Science
What is A prion?
A prion is a misfolded protein that can force normal proteins to misfold too, spreading damage through the brain. Prions cause rare, fatal diseases like mad cow disease — and uniquely, they are infectious without any DNA or RNA.
See it, don’t just read it.
Watch a 2-minute lesson with voice + animation that explains a prion.
Key things to understand
- 1It's a normal protein folded into the wrong, harmful shape.
- 2It converts healthy proteins into the same bad shape, like a chain reaction.
- 3Unlike viruses and bacteria, it carries no genetic material.

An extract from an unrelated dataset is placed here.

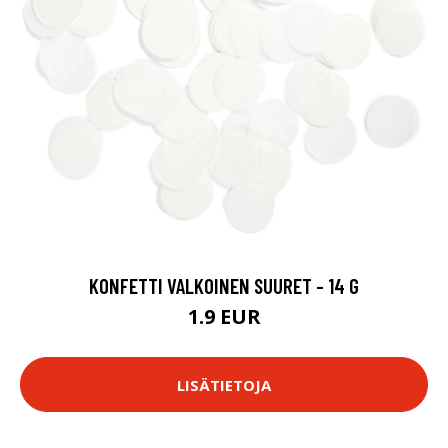
KONFETTI VALKOINEN SUURET - 14 G
1.9 EUR
LISÄTIETOJA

- 4It causes fatal brain diseases such as mad cow disease and CJD.
- 5Prions are extremely tough, resisting heat and normal disinfection.
Frequently asked questions
- How can a protein be infectious?
- A prion physically templates healthy proteins into its misfolded shape, so damage spreads without any genes — unlike any virus or microbe.
- What diseases do prions cause?
- Fatal brain diseases including mad cow disease (BSE), Creutzfeldt-Jakob disease in humans, and scrapie in sheep.
- Why are prions so hard to destroy?
- Being just sturdy protein, they survive heat, radiation, and disinfectants that easily kill bacteria and viruses.